C’è stato un tempo in cui i duelli fra Guardiola e Mourinho fermavano il mondo, ma è passato e, in maniera diversa, è stato offensivo con entrambi, negando loro il torneo – la Champions – al quale avevano annodato i convergenti destini. Mou ha vinto la sua seconda e ultima nel 2010 con l’Inter, Pep è salito a quota due l’anno dopo col Barça, e si è fermato lì. Non sono molte le cose che non farebbero pur di concedersi un ultimo hurrà: Guardiola può riprovarci subito, ed è probabile che sia la chance finale col Manchester City, Mourinho quest’anno deve accontentarsi dell’Europa League. Nel recente docufilm sul Tottenham, il portoghese ricorda ai suoi uomini che i “bravi ragazzi” non vincono i trofei: dovranno essere molto cattivi, quindi, perché anche nel suo caso il mercato ha aggiunto pochino.

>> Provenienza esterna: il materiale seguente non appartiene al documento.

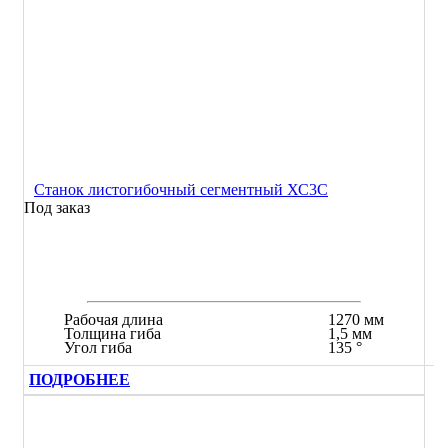
Станок листогибочный сегментный ХС3С
Под заказ
Рабочая длина
1270 мм
Толщина гиба
1,5 мм
Угол гиба
135 °
ПОДРОБНЕЕ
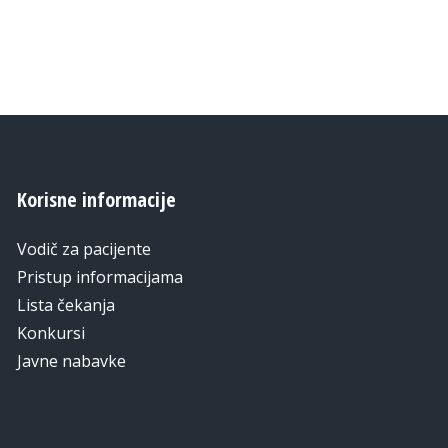
Korisne informacije
Vodič za pacijente
Pristup informacijama
Lista čekanja
Konkursi
Javne nabavke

È andata meglio a Solskjaer, lo United con Van de Beek ha preso uno dei centrocampisti più moderni d’Europa. Però è un acquisto che denuda le ambizioni di Old Trafford e responsabilizza una volta di più Pogba: il contorno sembra ormai adeguato a una presa del potere che è stata più volte sul punto di compiersi, ma in realtà latita ancora. Dall’altra parte della città se ne è andato David Silva, giocatore persino più grande di quanto comunemente si pensi: spazio a Foden, il giovane che il City si è tenuto più caro anche per non ripetere il crac-Sancho, talento perduto e forse in procinto di rientrare, ma allo United. A proposito di ragazzi in gamba, segnalazione per Rhian Brewster, punta ventenne del Liverpool che tutti vogliono in prestito, ma Klopp farebbe bene a trattenere. Fuori dal grande giro occhio a Raul Jimenez, centravanti messicano del Wolverhampton, fortissimo, mentre ad Ancelotti all’Everton è riuscito il colpo, fallito a Napoli, di riavere in squadra James Rodriguez. Gioiello da restaurare, ma gioiello. Sul versante allenatori Mikel Arteta in pochi mesi ha dato all’Arsenal un volto nuovo e due coppe. L’ex secondo di Gua rdiola è in ascesa verticale.
L’ultima considerazione è per una stagione che, complice la seconda coppa nazionale, risulterà ancora più massacrante che altrove. È stato calcolato che Harry Kane, ove il Tottenham raggiungesse le finali di coppe e coppette e quella dell’Europeo, giocherebbe 85 gare in dieci mesi. La sciocchezza, in queste condizioni, è essere tornati ai tre cambi a partita.